Francesco Tagliente ricorda Tindari Baglione: "Ci lascia un grande servitore dello Stato"

Da sinistra, l'Avvocato Generale Francesco D’Andrea, il Procuratore Generale della Corte di Appello Tindari Baglione ed il Prefetto di Pisa Francesco Tagliente

"Ci lascia un grande servitore dello Stato, e un grande amico, un magistrato che è stato baluardo della legalità, che è riuscito a farsi amare e stimare da tutti. E stata una persona di altissimo valore, dotato di una personalità e di un'umanità non comune. Con un alto senso dello Stato, ha saputo coniugare capacità operativa, strategica, organizzativa e relazionale".

Così l'ex questore di Firenze, e successivamente prefetto a Pisa, Francesco Tagliente, ricordando il compianto procuratore generale presso la Corte d'Appello di Firenze, Tindari Baglione.

"Non dimenticherò mai - prosegue Tagliente - la sua sensibilità istituzionale e il suo grande affetto personale. Il 29 gennaio dello scorso anno, informato che avevo convocato un Comitato Provinciale per l’Ordine e la Sicurezza Pubblica per parlare del nuovo “Osservatorio provinciale pisano dei furti di rame” è venuto a Pisa insieme all'Avvocato Generale presso la Procura Generale della Corte di Appello Francesco D'Andrea, per partecipare alla riunione.

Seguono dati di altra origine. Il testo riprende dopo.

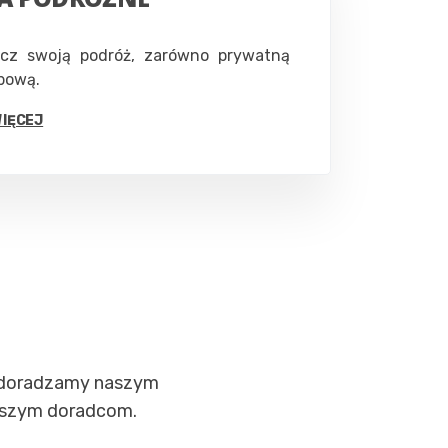
ecz swoją podróż, zarówno prywatną
żbową.
WIĘCEJ
 doradzamy naszym
epszym doradcom.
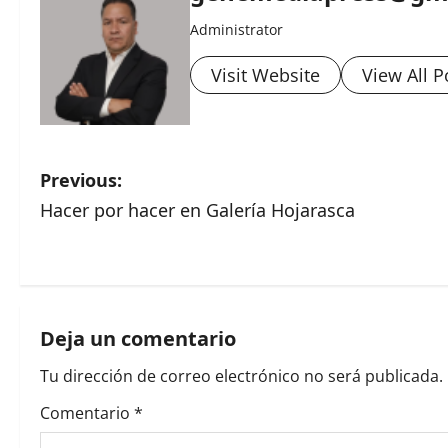
Administrator
Visit Website
View All P
P
Previous:
Hacer por hacer en Galería Hojarasca
o
s
t
Deja un comentario
n
Tu dirección de correo electrónico no será publicada.
a
Comentario
*
v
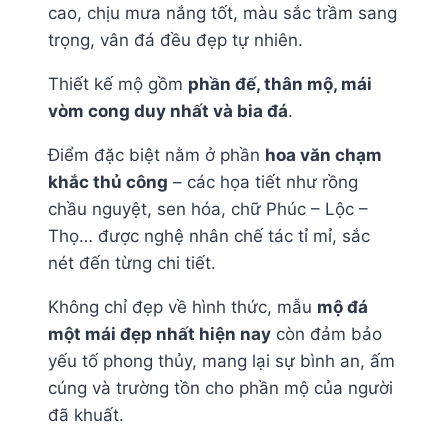
cao, chịu mưa nắng tốt, màu sắc trầm sang
trọng, vân đá đều đẹp tự nhiên.
Thiết kế mộ gồm
phần đế, thân mộ, mái
vòm cong duy nhất và bia đá
.
Điểm đặc biệt nằm ở phần
hoa văn chạm
khắc thủ công
– các họa tiết như rồng
chầu nguyệt, sen hóa, chữ Phúc – Lộc –
Thọ… được nghệ nhân chế tác tỉ mỉ, sắc
nét đến từng chi tiết.
Không chỉ đẹp về hình thức, mẫu
mộ đá
một mái đẹp nhất hiện nay
còn đảm bảo
yếu tố phong thủy, mang lại sự bình an, ấm
cúng và trường tồn cho phần mộ của người
đã khuất.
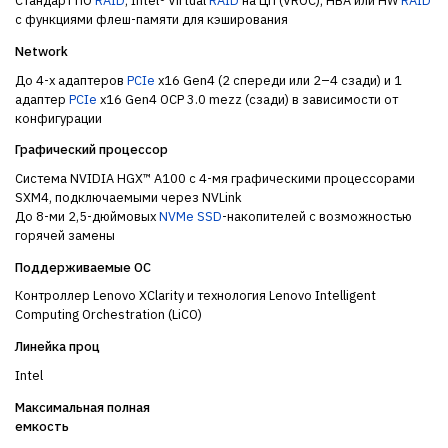
Стандарт ПО
RAID
; Intel® Virtual
RAID
на ЦП (VROC), HBA или HW
RAID
с функциями флеш-памяти для кэширования
Network
До 4-х адаптеров
PCIe
x16 Gen4 (2 спереди или 2–4 сзади) и 1
адаптер
PCIe
x16 Gen4 OCP 3.0 mezz (сзади) в зависимости от
конфигурации
Графический процессор
Система NVIDIA HGX™ A100 с 4-мя графическими процессорами
SXM4, подключаемыми через NVLink
До 8-ми 2,5-дюймовых
NVMe
SSD
-накопителей с возможностью
горячей замены
Поддерживаемые ОС
Контроллер Lenovo XClarity и технология Lenovo Intelligent
Computing Orchestration (LiCO)
Линейка проц
Intel
Максимальная полная
емкость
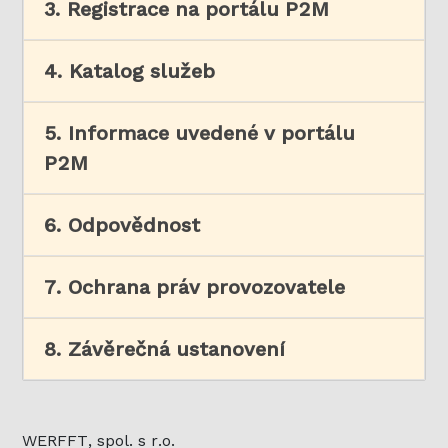
3. Registrace na portálu P2M
4. Katalog služeb
5. Informace uvedené v portálu
P2M
6. Odpovědnost
7. Ochrana práv provozovatele
8. Závěrečná ustanovení
WERFFT, spol. s r.o.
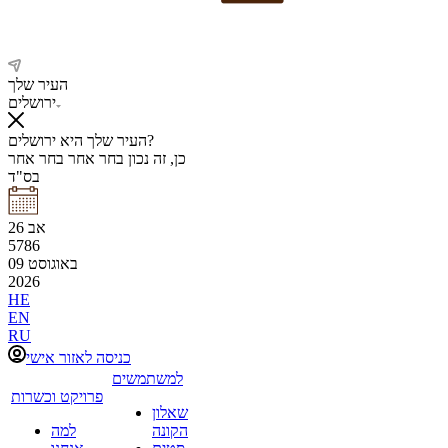
העיר שלך
ירושלים
העיר שלך היא ירושלים?
כן, זה נכון
בחר אחר
בחר אחר
בס"ד
אב
26
5786
באוגוסט
09
2026
HE
EN
RU
כניסה לאזור אישי
למשתמשים
פרויקט וכשרות
שאלון
הקונה
למה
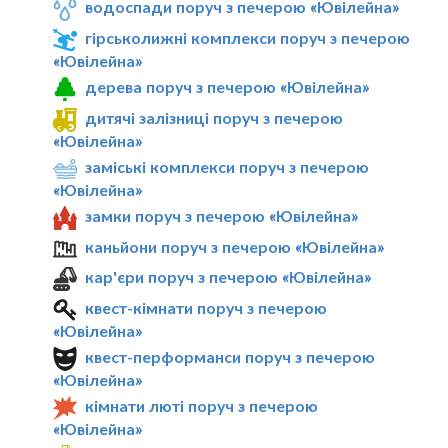
водоспади поруч з печерою «Ювілейна»
гірськолижні комплекси поруч з печерою
«Ювілейна»
дерева поруч з печерою «Ювілейна»
дитячі залізниці поруч з печерою
«Ювілейна»
заміські комплекси поруч з печерою
«Ювілейна»
замки поруч з печерою «Ювілейна»
каньйони поруч з печерою «Ювілейна»
кар'єри поруч з печерою «Ювілейна»
квест-кімнати поруч з печерою
«Ювілейна»
квест-перформанси поруч з печерою
«Ювілейна»
кімнати люті поруч з печерою
«Ювілейна»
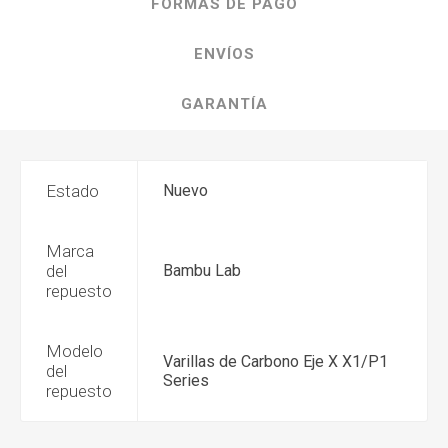
FORMAS DE PAGO
ENVÍOS
GARANTÍA
Estado
Nuevo
Marca
del
Bambu Lab
repuesto
Modelo
Varillas de Carbono Eje X X1/P1
del
Series
repuesto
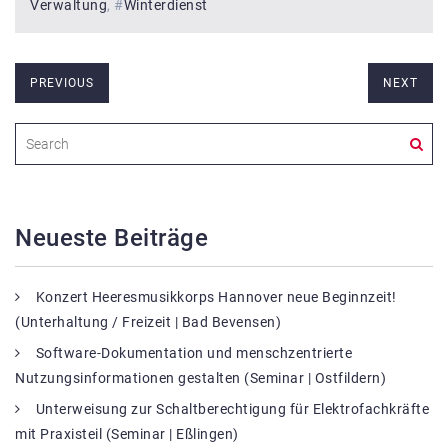
Verwaltung
#
Winterdienst
PREVIOUS
NEXT
Neueste Beiträge
Konzert Heeresmusikkorps Hannover neue Beginnzeit!
(Unterhaltung / Freizeit | Bad Bevensen)
Software-Dokumentation und menschzentrierte
Nutzungsinformationen gestalten (Seminar | Ostfildern)
Unterweisung zur Schaltberechtigung für Elektrofachkräfte
mit Praxisteil (Seminar | Eßlingen)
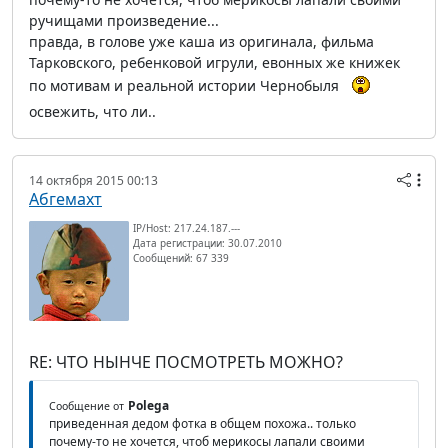
ручищами произведение...
правда, в голове уже каша из оригинала, фильма
Тарковского, ребенковой игрули, евонных же книжек
по мотивам и реальной истории Чернобыля
освежить, что ли..
14 октября 2015 00:13
Абгемахт
IP/Host: 217.24.187.---
Дата регистрации: 30.07.2010
Сообщений: 67 339
RE: ЧТО НЫНЧЕ ПОСМОТРЕТЬ МОЖНО?
Polega
Сообщение от
приведенная дедом фотка в общем похожа.. только
почему-то не хочется, чтоб мерикосы лапали своими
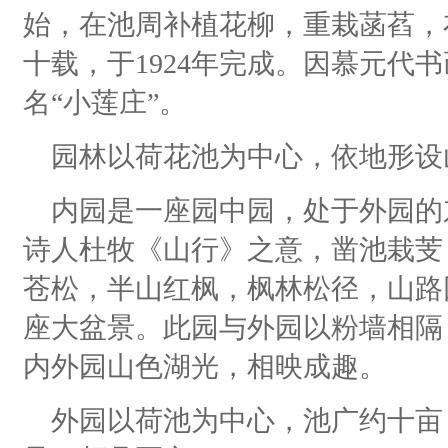
始，在池周补植花柳，重栽菡萏，
十载，于1924年完成。因慕元代
名“小莲庄”。
园林以荷花池为中心，依地形设
内园是一座园中园，处于外园的
诗人杜牧《山行》之意，凿池栽芰
苍松，半山红枫，枫林松径，山路
座大盆景。此园与外园以粉墙相隔
内外园山色湖光，相映成趣。
外园以荷池为中心，池广约十亩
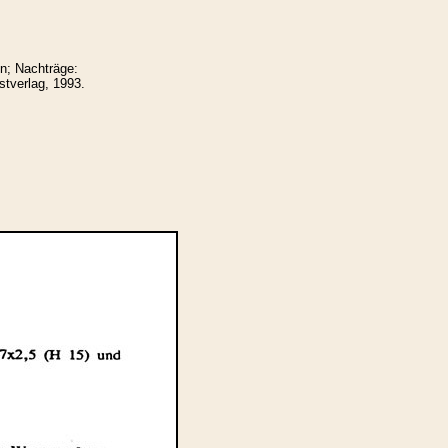
n; Nachträge:
tverlag, 1993.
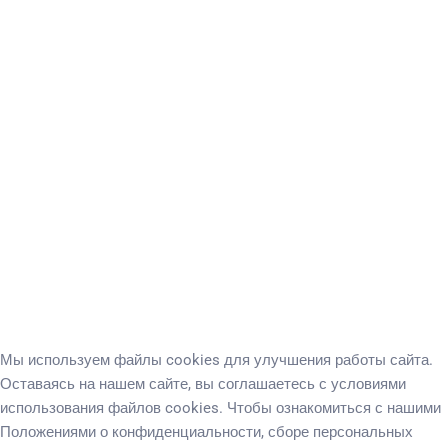
БАССЕЙН
КАФЕ
ПАРКОВКА НА ТЕРРИТОРИИ
СПА-КОМПЛЕКС
ДЕТСКАЯ ПЛОЩАДКА
ПОДАРОЧНЫЙ СЕРТИФИКАТ
Мы используем файлы cookies для улучшения работы сайта.
Оставаясь на нашем сайте, вы соглашаетесь с условиями
использования файлов cookies. Чтобы ознакомиться с нашими
Положениями о конфиденциальности, сборе персональных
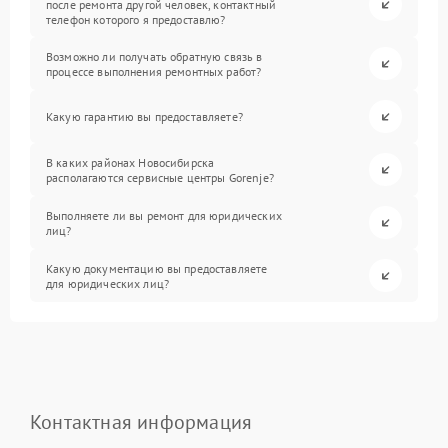
после ремонта другой человек, контактный
телефон которого я предоставлю?
Возможно ли получать обратную связь в
процессе выполнения ремонтных работ?
Какую гарантию вы предоставляете?
В каких районах Новосибирска
располагаются сервисные центры Gorenje?
Выполняете ли вы ремонт для юридических
лиц?
Какую документацию вы предоставляете
для юридических лиц?
Контактная информация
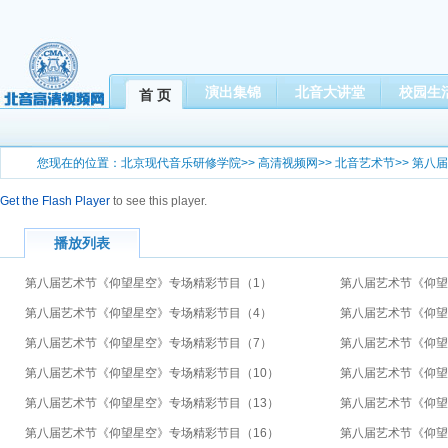
演出集锦
北音大讲堂
校园生
首 页
您现在的位置：
北京现代音乐研修学院
>>
高清视频网
>>
北音艺术节
>>
第八届
Get the Flash Player
to see this player.
播放列表
第八届艺术节《仰望星空》专场精彩节目（1）
第八届艺术节《仰望
第八届艺术节《仰望星空》专场精彩节目（4）
第八届艺术节《仰望
第八届艺术节《仰望星空》专场精彩节目（7）
第八届艺术节《仰望
第八届艺术节《仰望星空》专场精彩节目（10）
第八届艺术节《仰望
第八届艺术节《仰望星空》专场精彩节目（13）
第八届艺术节《仰望
第八届艺术节《仰望星空》专场精彩节目（16）
第八届艺术节《仰望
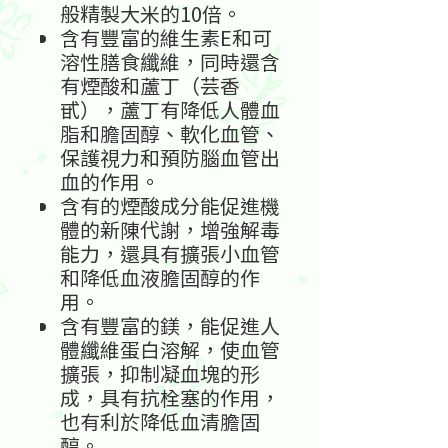
般精製大米的10倍。
含有豐富的維生素E和可
溶性膳食纖維，同時還含
有煙酸和蘆丁（芸香
甙），蘆丁有降低人體血
脂和膽固醇、軟化血管、
保護視力和預防腦血管出
血的作用。
含有的煙酸成分能促進機
體的新陳代謝，增強解毒
能力，還具有擴張小血管
和降低血液膽固醇的作
用。
含有豐富的鎂，能促進人
體纖維蛋白溶解，使血管
擴張，抑制凝血塊的形
成，具有抗栓塞的作用，
也有利於降低血清膽固
醇。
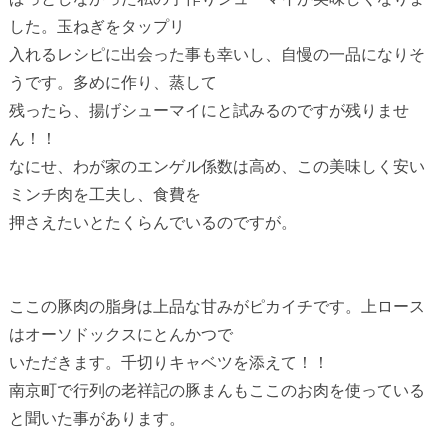
した。玉ねぎをタップリ
入れるレシピに出会った事も幸いし、自慢の一品になりそ
うです。多めに作り、蒸して
残ったら、揚げシューマイにと試みるのですが残りませ
ん！！
なにせ、わが家のエンゲル係数は高め、この美味しく安い
ミンチ肉を工夫し、食費を
押さえたいとたくらんでいるのですが。
ここの豚肉の脂身は上品な甘みがピカイチです。上ロース
はオーソドックスにとんかつで
いただきます。千切りキャベツを添えて！！
南京町で行列の老祥記の豚まんもここのお肉を使っている
と聞いた事があります。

Particolarmente toccante il suo intervento, appena 5 mesi fa, per la cerimonia di saluto per il Procuratore Capo della Repubblica di Pisa, andato in pensione. Rivolgendosi al Procuratore Ugo Adinolfi aveva esordito: “Oggi per te è un giorno di gioia, mentre per noi di tristezza, perché registriamo un’altra vacanza in Toscana, e dobbiamo continuare a mandare avanti la baracca. Una baracca che, nonostante tutto, non affonda grazie al lavoro degli avvocati e della polizia giudiziaria”.